From such ambiguous beginnings, it is hardly surprising that the Pelagic Thresher has been regularly mistaken for the Common Thresher. For example, in their classic study of north-western Red Sea sharks, H.A.F. Gohar and F.M. Mazhar illustrate the teeth, lateral view and head of a shark they identify as "Alopias vulpinus", but which is clearly A. pelagicus. In their elegantly concise and useful 1964 Field Guide to Eastern Pacific and Hawaiian Sharks, Susumu Kato, Stewart Springer, and Mary H. Wagner describe the differences between pelagicus and vulpinus accurately, but illustrate their species account of the Common Thresher with a beautifully rendered Pelagic Thresher. Likewise, in his 1980 popular book, The National Shark-O-Pedia, shark fisherman-cum-author Victor R. Faughnan misidentified clear photographs of Pelagic Threshers from Hawaiian waters as being Common Threshers and includes a muddled discussion of thresher shark taxonomy, only part of which can be blamed on Nakamura's original blunder.

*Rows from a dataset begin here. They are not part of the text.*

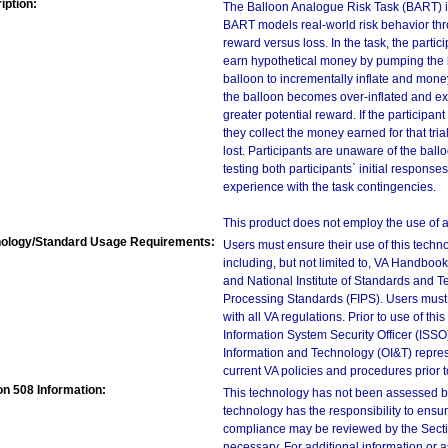
iption:
The Balloon Analogue Risk Task (BART) is
BART models real-world risk behavior thro
reward versus loss. In the task, the parti
earn hypothetical money by pumping the b
balloon to incrementally inflate and money
the balloon becomes over-inflated and ex
greater potential reward. If the participan
they collect the money earned for that trial,
lost. Participants are unaware of the ball
testing both participants` initial respons
experience with the task contingencies.
This product does not employ the use of a d
ology/Standard Usage Requirements:
Users must ensure their use of this techno
including, but not limited to, VA Handbo
and National Institute of Standards and T
Processing Standards (FIPS). Users must 
with all VA regulations. Prior to use of th
Information System Security Officer (ISSO), 
Information and Technology (OI&T) represen
current VA policies and procedures prior 
on 508 Information:
This technology has not been assessed by
technology has the responsibility to ensu
compliance may be reviewed by the Sectio
necessary. For additional information or 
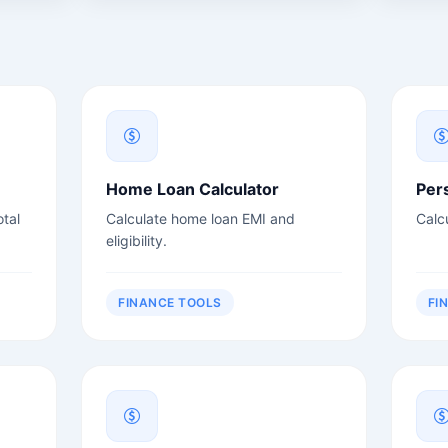
Home Loan Calculator
Per
tal
Calculate home loan EMI and
Calc
eligibility.
FINANCE TOOLS
FI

But sometimes, such misidentifications reveal more than the need for caution in identifying thresher shark species. In his otherwise excellent 1977 book, Sharks of Polynesia, Richard H. Johnson (who did much pioneering work with Donald R. Nelson on the behavioral ecology of reef sharks in French Polynesia, including the first study of the now-famous agonistic display in the Grey Reef Shark [Carcharhinus amblyrhynchos]) misidentifies a Pelagic Thresher as a Common Thresher. (The two can be most readily distinguished by pigmentation pattern: in the Common Thresher, the white belly color extends over the pectoral fin bases, while in the Pelagic Thresher it does not.) What makes this identification interesting is not that Johnson originally 'got it wrong' (as we have seen, that' s easy to do — even for the most competent of field biologists), but the habitat in which some Pelagic Threshers are encountered. According to Johnson, the species depicted in the accompanying photographs — which we now know to be the so-called Pelagic Thresher — is occasionally found inside the larger coral lagoons in the Tuomotu Islands!
It is not known whether Pelagic Threshers actually feed within these coral lagoons. For the diving naturalist or photographer, such an encounter must rank as the ultimate in underwater serendipity. The Pelagic Thresher is notoriously shy and difficult for divers to approach. I have only seen two underwater photographs of thresher sharks - captured by two different photographers at undisclosed but presumably separate locations - and both of them Pelagic Threshers, as it happens. But, due to the murkiness of the water (a technical challenge with which a photographer's skill can only do so much), neither image is particularly sharp. In the crystalline waters inside a coral lagoon, however, it should be relatively easy for a diver to obtain a clear view or capture a good, crisp underwater photograph.
Such a photograph, if properly identified, would almost certainly become widely used in popular shark books and fish identification guides. And that would go a long way toward making it less likely that a Pelagic Thresher will be confused with other threshers. For only then can we hope to fill in some of the missing details of the behavior, ecology, and life history of this oft-misidentified shark.